> _EXERCISE PROMPT_
When a line in the material contains the word "Саудовской", copy it.

> _TASK INPUT_
——————————

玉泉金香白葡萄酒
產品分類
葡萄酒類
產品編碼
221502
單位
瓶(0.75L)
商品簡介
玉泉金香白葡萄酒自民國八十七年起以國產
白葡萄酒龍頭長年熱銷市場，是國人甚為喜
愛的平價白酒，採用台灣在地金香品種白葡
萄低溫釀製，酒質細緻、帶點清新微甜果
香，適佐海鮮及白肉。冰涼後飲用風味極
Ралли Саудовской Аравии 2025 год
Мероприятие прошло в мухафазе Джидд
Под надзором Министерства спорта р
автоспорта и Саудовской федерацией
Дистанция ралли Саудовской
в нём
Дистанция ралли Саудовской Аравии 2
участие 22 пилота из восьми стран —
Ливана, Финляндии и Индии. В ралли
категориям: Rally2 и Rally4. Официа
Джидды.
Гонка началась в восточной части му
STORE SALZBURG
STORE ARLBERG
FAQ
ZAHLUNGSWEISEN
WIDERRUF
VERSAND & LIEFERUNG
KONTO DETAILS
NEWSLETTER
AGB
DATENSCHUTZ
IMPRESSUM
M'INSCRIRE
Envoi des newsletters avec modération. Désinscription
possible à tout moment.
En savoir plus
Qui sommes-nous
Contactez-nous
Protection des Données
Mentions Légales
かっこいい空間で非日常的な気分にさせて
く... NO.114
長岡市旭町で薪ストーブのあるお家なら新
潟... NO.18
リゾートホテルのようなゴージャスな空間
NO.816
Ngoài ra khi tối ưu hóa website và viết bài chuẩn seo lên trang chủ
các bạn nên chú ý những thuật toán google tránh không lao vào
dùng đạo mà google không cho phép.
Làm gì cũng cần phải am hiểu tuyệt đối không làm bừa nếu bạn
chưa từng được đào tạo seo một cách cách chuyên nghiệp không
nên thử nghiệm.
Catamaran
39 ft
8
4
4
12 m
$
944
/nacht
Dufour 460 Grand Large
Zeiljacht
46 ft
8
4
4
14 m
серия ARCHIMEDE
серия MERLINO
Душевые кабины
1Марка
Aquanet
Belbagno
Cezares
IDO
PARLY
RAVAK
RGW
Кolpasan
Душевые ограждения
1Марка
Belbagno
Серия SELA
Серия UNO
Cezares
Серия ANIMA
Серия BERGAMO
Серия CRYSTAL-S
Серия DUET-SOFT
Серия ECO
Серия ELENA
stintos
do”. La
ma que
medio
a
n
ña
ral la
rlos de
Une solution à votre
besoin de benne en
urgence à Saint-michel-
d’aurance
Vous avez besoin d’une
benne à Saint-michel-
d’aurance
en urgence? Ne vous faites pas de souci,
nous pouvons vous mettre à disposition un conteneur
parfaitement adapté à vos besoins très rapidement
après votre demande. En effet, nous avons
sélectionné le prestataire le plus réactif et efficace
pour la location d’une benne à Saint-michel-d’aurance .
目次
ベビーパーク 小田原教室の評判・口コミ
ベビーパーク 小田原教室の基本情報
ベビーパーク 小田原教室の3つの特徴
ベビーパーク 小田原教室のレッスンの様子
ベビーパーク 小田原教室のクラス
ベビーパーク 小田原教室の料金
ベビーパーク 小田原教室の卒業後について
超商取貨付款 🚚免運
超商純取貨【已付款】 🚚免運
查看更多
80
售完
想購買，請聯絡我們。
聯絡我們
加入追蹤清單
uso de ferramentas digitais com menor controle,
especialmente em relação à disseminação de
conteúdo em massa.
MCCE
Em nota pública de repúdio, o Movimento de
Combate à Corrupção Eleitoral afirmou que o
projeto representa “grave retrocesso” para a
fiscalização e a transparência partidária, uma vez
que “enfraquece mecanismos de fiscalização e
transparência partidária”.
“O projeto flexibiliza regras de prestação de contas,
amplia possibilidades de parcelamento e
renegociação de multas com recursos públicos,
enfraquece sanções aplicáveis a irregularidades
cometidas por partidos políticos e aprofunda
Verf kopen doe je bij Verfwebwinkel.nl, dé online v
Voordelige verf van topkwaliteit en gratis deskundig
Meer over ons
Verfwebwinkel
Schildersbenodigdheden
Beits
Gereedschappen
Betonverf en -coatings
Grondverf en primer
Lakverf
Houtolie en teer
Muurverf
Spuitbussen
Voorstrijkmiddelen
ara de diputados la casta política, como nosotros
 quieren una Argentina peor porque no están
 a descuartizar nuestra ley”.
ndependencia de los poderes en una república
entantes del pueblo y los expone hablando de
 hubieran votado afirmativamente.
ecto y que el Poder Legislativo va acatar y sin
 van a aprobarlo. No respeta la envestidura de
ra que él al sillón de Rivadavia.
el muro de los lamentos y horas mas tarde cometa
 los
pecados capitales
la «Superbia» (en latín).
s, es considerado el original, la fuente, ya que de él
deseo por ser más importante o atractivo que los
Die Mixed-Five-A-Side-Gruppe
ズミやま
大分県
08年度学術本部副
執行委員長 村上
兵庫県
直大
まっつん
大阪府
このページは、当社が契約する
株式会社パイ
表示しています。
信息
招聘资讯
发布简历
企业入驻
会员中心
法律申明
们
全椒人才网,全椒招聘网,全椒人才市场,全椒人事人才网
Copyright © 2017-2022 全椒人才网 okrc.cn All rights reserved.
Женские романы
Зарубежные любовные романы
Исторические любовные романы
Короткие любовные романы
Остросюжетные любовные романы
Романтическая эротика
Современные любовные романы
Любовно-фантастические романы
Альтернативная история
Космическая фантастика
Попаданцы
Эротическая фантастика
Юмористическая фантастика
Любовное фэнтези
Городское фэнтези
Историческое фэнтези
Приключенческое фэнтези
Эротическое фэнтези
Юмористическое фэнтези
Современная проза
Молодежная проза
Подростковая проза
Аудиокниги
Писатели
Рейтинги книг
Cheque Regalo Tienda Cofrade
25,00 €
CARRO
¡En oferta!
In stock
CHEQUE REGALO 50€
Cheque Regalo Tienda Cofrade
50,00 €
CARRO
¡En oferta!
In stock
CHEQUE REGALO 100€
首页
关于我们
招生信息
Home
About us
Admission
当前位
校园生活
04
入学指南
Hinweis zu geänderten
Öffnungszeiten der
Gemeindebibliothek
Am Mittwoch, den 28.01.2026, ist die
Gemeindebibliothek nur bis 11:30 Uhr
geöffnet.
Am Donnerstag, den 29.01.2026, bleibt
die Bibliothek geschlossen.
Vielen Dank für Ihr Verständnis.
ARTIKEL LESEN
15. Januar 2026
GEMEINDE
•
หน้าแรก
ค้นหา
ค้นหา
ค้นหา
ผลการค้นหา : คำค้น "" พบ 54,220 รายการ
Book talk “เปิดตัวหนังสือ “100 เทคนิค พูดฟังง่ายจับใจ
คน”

——————————

> _SOLUTION TO THE EXERCISE_
Ралли Саудовской Аравии 2025 год
автоспорта и Саудовской федерацией
Дистанция ралли Саудовской
Дистанция ралли Саудовской Аравии 2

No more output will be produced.